If you could change one thing about Edmonton, what would it be? “It needs to be OK for Edmontonians to climb up on the roof and, fists clenched on the hips, proclaim how awesome we are, and our strengths, for all of our neighbours and the world to hear.”
From the outset, Dennis Cuku’s Mosaic Family of Companies enterprise seems like a conglomerate of contradictions. One firm, Oil Country Engineering, designs drilling rigs for the oilpatch. The other, EcoAmmo, consults the energy sector on green building certifications.
But Cuku, a self-described serial entrepreneur, sees it as his way to channel revenue from one source to create a common good with another. “I’ve taken heat from environmentalists,” he says. “But really what we’ve done is build this strategic Trojan horse, and then invest the profits into sustainable projects and socially conscious businesses in Edmonton.”
The biggest testament to that consciousness was the February opening of the company’s headquarters, The Mosaic Centre for Conscious Community and Commerce, on the city’s southern perimeter. With solar panels capable of generating a total of 213 kilowatts, it is the first net-zero office building in Alberta and the northernmost structure of its kind on the planet.

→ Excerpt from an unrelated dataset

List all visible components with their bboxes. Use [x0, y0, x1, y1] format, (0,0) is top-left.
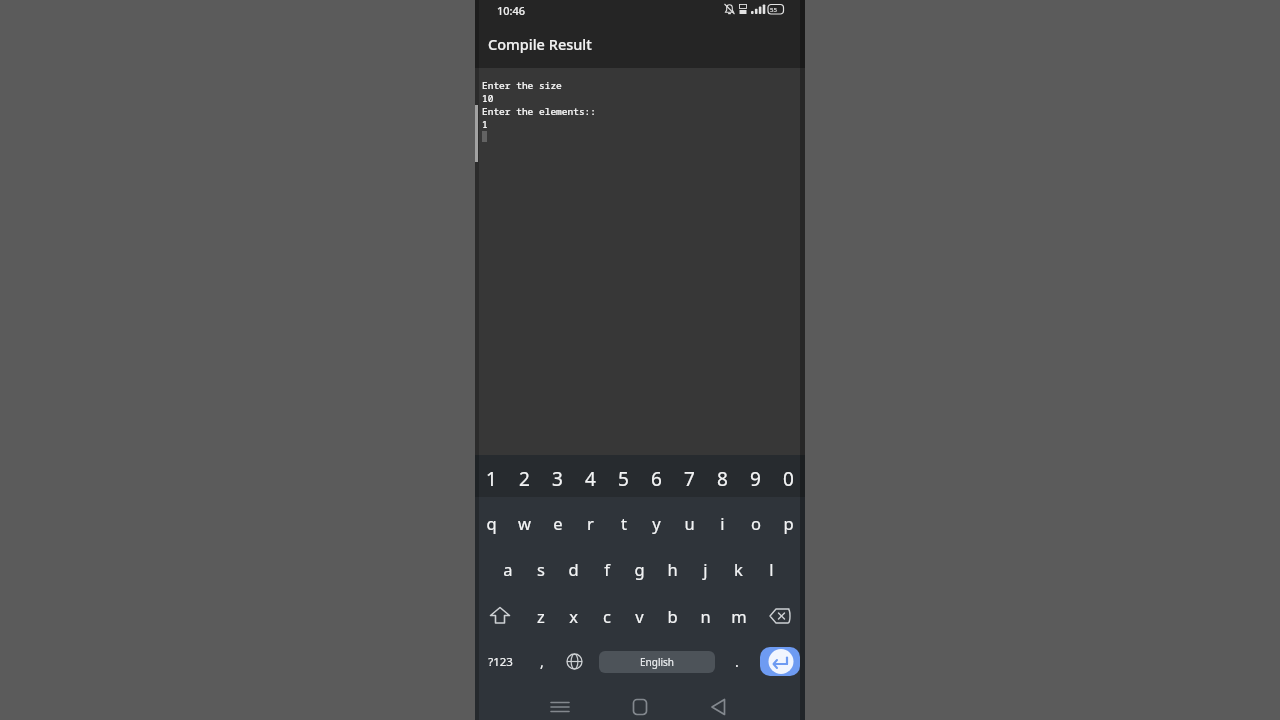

It’s also an example of the way Cuku conducts business, discarding the bullish mindset of greed-is-good capitalism in favour of a more benevolent method to get things done.
“I’m driven to free the minds from our culture in terms of the old-school socioeconomic paradigms we subscribe to,” he says.
“A lot of that giving back, that philanthropy work, is part of helping people self-actualize. Giving is receiving.”
To that end, he encourages his employees to follow that credo. Cuku isn’t afraid to occasionally close the office a few days a year so the staff can volunteer on community initiatives, such as the 500 man-hours dedicated to Habitat for Humanity and countless more spent to help with Edmonton’s Food Bank or raise funds for the Stollery Children’s Hospital.